Tonight I went back to the Elkhart County Jail. I went to speak with one lady in particular. She is the daughter of a friend of mine. She (L.) is a bright girl who comes from a loving home, she has many people that love her and have tried to help her but she has spent the last 7 years of her life as a crack addict. Drugs have caused her to lose both of her children, stoop to prostitution and be homeless. She has served 6 month stints in prison 5 different times. This last time she was only out of jail for 3 months before she picked up a new charge and violated her probation.
I wrote to her right before she was released this last time but we had never met face to face…until tonight. She was sort of expecting me. Another inmate had told her about a woman named Rocki who sometimes comes in to minister on Friday or Saturday nights. L. knew it had to be the same Rocki as her mom had told her about, the one who had wrote to her. My pastor had actually been her pastor as a child. He counseled with her in 2003 and spoke about me to her. We have many common links, she believed it was a divine appointment for us to finally meet…so did I.
We hugged the moment I arrived like we had known each other for years. We sat at a table to talk and some of the other women immediately came over to join us. I wanted to have a chance to speak with her one on one but I couldn’t ask the others to leave. The ladies came and went from the table as we talked, I was there for over 2 hours. I had not prepared a lesson tonight as I went to speak with L. straight from my heart.
At one point about an hour in to our discussion I felt so heavy and hopeless. It might have been all the people that had warned me before I went to talk with L. of how many people had tried to help her. All the opportunities she has turned her back on, how she knows the Bible, how she seems to be different every time she is clean and in prison but that when she gets on the street she goes right back to the drugs.
My heaviness might have begun there, or it might have been the two girls I saw walking into the jail as I was arriving. They had a baby wearing only a diaper, they bumped his head as they pulled him out of the car, he was barely hanging on as they carried him. They were muttering “Your mom better not be nasty to me after I did all this for her” as they checked in for a video visit. I looked at the babies eyes and I could see that he had a birth defect of some sort, Downs or something similar…it made me so sad.
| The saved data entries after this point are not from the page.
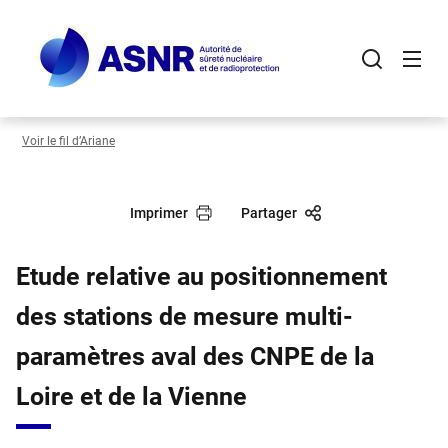
Panneau de gestion des cookies
Aller
au
contenu
principal
Voir le fil d’Ariane
Imprimer
Partager
Etude relative au positionnement
des stations de mesure multi-
paramètres aval des CNPE de la
Loire et de la Vienne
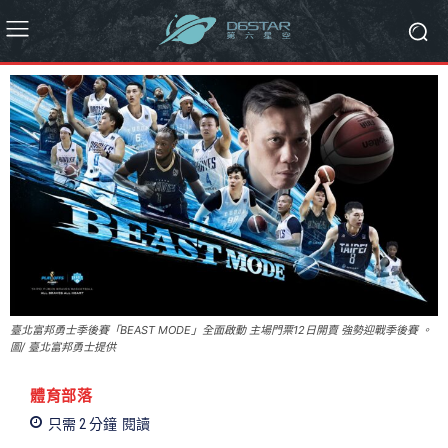
臺北富邦勇士季後賽「BEAST MODE」全面啟動 主場門票12日開賣 強勢迎戰季後賽 。
圖/ 臺北富邦勇士提供
體育部落
只需 2
分鐘
閱讀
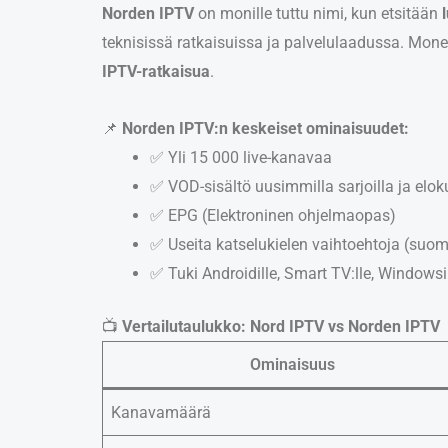
Norden IPTV
on monille tuttu nimi, kun etsitään
teknisissä ratkaisuissa ja palvelulaadussa. Mone
IPTV-ratkaisua
.
📌
Norden IPTV:n keskeiset ominaisuudet:
✅ Yli 15 000 live-kanavaa
✅ VOD-sisältö uusimmilla sarjoilla ja eloku
✅ EPG (Elektroninen ohjelmaopas)
✅ Useita katselukielen vaihtoehtoja (suomi,
✅ Tuki Androidille, Smart TV:lle, Windowsill
📺
Vertailutaulukko: Nord IPTV vs Norden IPTV
Ominaisuus
Kanavamäärä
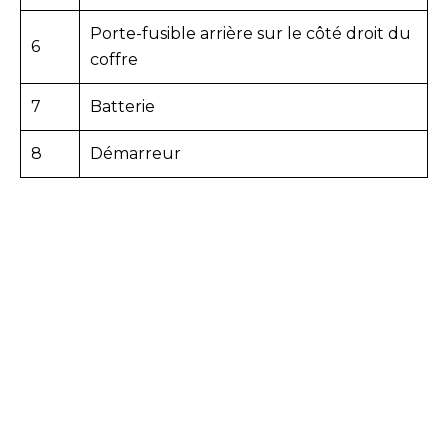
Porte-fusible arrière sur le côté droit du
6
coffre
7
Batterie
8
Démarreur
But more so my heaviness peaked as the inmates at the table with L. and I were all telling about what they have been through, or what they were dealing with in their lives.
A 25 year old who has just accepted Christ has 5 children, her oldest is 12 ¾ years younger than her. She recently gave up another baby for adoption because when she gave birth the baby was black and her husband is white. Her step daughter, who is 16, is pregnant and deciding whether she should have an abortion. Another woman there was telling of her 8 children, two of whom are teenagers and who she just found after not being with them for 10 years. She plans on having them back when she gets out. Another has a 13 year old who recently told her over the phone that she was bisexual.
I could hardly get a word in edgewise as these ladies and L. poured out their stories to me. I listened to every one of them but somewhere along the way I started to feel overwhelmed. Every time I would try to share from the Bible a way that they could start releasing their past and move toward the life that God has for them, I would be interrupted by another story of street life, sleeping under bridges, crack houses, abuse, self defeat and hopelessness.
I started crumbling under the weight of it all. I felt so ill equipped to share God’s Hope with them.
Even the couple ladies who told me they had been reading the Bible, they were so excited to tell me about how they were working on what we had talked about in my previous visits. They went on and on about how this time it was different for them, they were done with drugs…I did not believe it. I was smiling and nodding and listening and crying and holding hands…and inside I was cringing.
Silently, as I listened to the ladies, I started to cry out for help from the Holy Spirit. “Lord, let me look upon these ladies with Your eyes, let me hear them with Your ears, show me how You see them.”
Oh, how He wants them to have eternal life, to be a part of His Kingdom…so passionately does He desire to be with them that He gave his only Son.
I then remembered that it was not up to me to show them a way out of their current situation. I could only share the Hope and Love that is my Savior, to whom nothing is impossible. No one is a lost cause to Him, I wasn’t, and neither are these ladies.
Freedom To Run...
11 months ago
2 comments:
Wow, Rocki. This post really touched me. I know you never intended for your life to turn out this way, but it is because of your willingness to be a tool for God that you have a ministry to these ladies I could never have. Being a single-mom is extremely hard, but God has given you the ability to do it wonderfully. There will come a season in your life when you will reap the rewards of your parenting. Your children will be a crown for you. How exciting to know that we don't have to wait until heaven to see the fruit of your labor, but that we are seeing it now in your kids and in the ladies you are burdened for. Wow. You are amazing.
Rocki, I'm so glad you were able to meet L; she really needs your help and prayers. I spend a little time with her on Monday and hopefully will see her again this week. I'm anxious to meet you; are you ever free to do a late lunch on a Friday (not this week)? There's another gal who wrote to Casey that would also like to meet you.